Prof Dianna K. Padilla from Stony Brook University uses the biology of Lacuna as case study to illustrate ways in which questions about the evolution and ecology of organismal function intrinsically span all organizational levels.
The lecture is free and open to all. Seating is on a first-come, first-served basis.
Many of the interesting questions in organismal biology, especially those involving the functional and adaptive significance of organismal characteristics, transcend levels of biological organization. Advances within subdisciplines of biology have led both to the opportunity and to the necessity to reintegrate knowledge into a new understanding of whole organisms. Snails in the genus Lacuna display phenotypic plasticity in tooth morphology when consuming different types of food, and the tooth shapes they produce are the mechanically best shapes for each food type. Several years of research have provided a lot of information on the biology of Lacuna as well as aspects of the plasticity, including important time lags that can limit the adaptive value of phenotypically plastic traits. The speaker will use this case study to illustrate ways in which questions about the evolution and ecology of organismal function intrinsically span all organizational levels. In this case, quantitative approaches that integrate across mechanisms and scales suggest new hypotheses about organismal function, and provide new tools to test those hypotheses. Integrative quantitative models also provide roadmaps for the large-scale collaborations among diverse disciplinary specialists that are needed to gain deeper insights into organismal function.
About the speaker
Prof Dianna K. Padilla received her PhD in Zoology from University of Alberta in 1987. She did postdoctoral research at Cornell University in 1987 to 1989 and then joined University of Wisconsin–Madison as Associate Professor. In 1997, she moved to Stony Brook University as Associate Professor and is currently Professor of Ecology and Evolution.

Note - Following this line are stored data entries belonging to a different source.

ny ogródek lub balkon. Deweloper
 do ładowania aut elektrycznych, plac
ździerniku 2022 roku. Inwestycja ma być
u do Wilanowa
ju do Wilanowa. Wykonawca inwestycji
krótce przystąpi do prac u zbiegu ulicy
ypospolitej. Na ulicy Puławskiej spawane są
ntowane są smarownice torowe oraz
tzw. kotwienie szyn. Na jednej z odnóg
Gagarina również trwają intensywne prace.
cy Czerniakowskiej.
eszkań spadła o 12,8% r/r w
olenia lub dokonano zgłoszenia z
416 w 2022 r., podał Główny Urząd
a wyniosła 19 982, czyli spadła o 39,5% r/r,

Prof Padilla’s major interests are (1) phenotypic plasticity, its relationship to morphology, and its significance in evolution; (2) plant herbivore functional ecology, especially the evolution of structural defenses of plants and the role of mode of feeding and morphological adaptations of herbivores, and (3) the patterns of spread and impacts of invading species in aquatic ecosystems. Her current research focuses on phenotypic plasticity of the marine snail family Littorinidae and ranges from determining the evolution of form and function of the radular feeding apparatus to studies of the phenotypic variation and function of littorinid radulae when snails are subjected to different foods or environments.
The lecture is free and open to all. Seating is on a first-come, first-served basis.